In Quebec, a publicly funded child-care system made it possible for an additional 70,000 mothers of young children to enter the labour force. Their employment contributed an additional $5.2 billion to the Quebec economy and increased GDP by 1.7 per cent. The returns more than pay for the investment Quebec makes in child care. According to the C.D. Howe Institute, the Quebec model of a cost-shared, publicly funded child-care system increased immediate tax revenue to government by 40 per cent.

According to respected economist Robert Fairholm, child care creates strong economic stimulus, where every dollar invested in child care increases the economy’s output (GDP) by $2.02, one of the highest GDP impacts of all major sectors.

The World Bank published a major report in 2011 on the benefits of investing in the early years and stated a potential annual return rate of seven to 16 per cent, and proclaimed it to be a sound fiscal investment. The Economist magazine commissioned its own study, Starting Well: Benchmarking Early Education Across the World, and stated: “As countries increasingly compete on the basis of their talent and human capital, they need to invest in all their people as early in life as possible.”

The same report said: “The first is simply about ensuring that ECE [early childhood education] is on the policy radar and not overlooked in the battle for funding.”

Nobel Prize-winning economist James Heckman found that investing in the early years promotes long-term success in education, raises the quality of the work force, raises income levels and reduces crime, teenage pregnancy, welfare dependency and health-care costs.

Why is our government ignoring these facts?

In 2012, the United Nations Convention on the Rights of Children Committee wrote a scathing review of Canada’s poor performance in meeting the basic rights of our children, citing the “high cost of child care, lack of available places, the absence of uniform training requirements for all child-care staff and of standards of quality care … despite the state party’s significant resources.”

Since the 2006 inception of the Universal Child Care Benefit (the federal government’s $100-a-month taxable payment to families) the program has cost Canadians $15 billion without creating one new child-care space for families, and with absolutely no accountability to taxpayers.

There is a severe lack of affordable, regulated child-care spaces, particularly for children under three years old.
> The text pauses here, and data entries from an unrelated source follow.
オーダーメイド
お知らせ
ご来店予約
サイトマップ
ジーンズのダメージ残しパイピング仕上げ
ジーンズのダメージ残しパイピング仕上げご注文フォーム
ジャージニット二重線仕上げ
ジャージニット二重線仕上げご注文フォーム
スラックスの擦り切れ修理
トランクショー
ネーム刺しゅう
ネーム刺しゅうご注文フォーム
In a recently televised investigation of unlicensed child care, CBC’s Marketplace was able to document many examples of children left in illegal and unsafe arrangements. Clearly, too many Canadian parents have nothing but bad choices available to them.

The Organization for Economic Co-Operation and Development ranked Canada last of the 20 wealthiest countries for investment in the early years with a meagre 0.25 per cent of GDP. As the Conference Board of Canada recognizes in its February 2013 report on inequality in Canada, as other nations prosper and develop a more diverse tax base, Canada will head toward a nation of “have and have-nots.” As the leading economic nations of the world develop their populations as collaborative forces of highly skilled, knowledge-based labourers, Canada will be left behind as simply a natural-resource provider.

Investing in the early years is unquestionably the best economic strategy for a nation. The real question is: Why does the Harper government refuse to live up to its promise of job creation and a strong economy, by ignoring the children and tax-paying working parents of this country?

 

Marc Lalonde is the director of communications for the Early Childhood Educators of B.C. Sharon Gregson works with the Coalition of Child Care Advocates of B.C. and is the director of child and family development services at Collingwood Neighbourhood House Society in East Vancouver.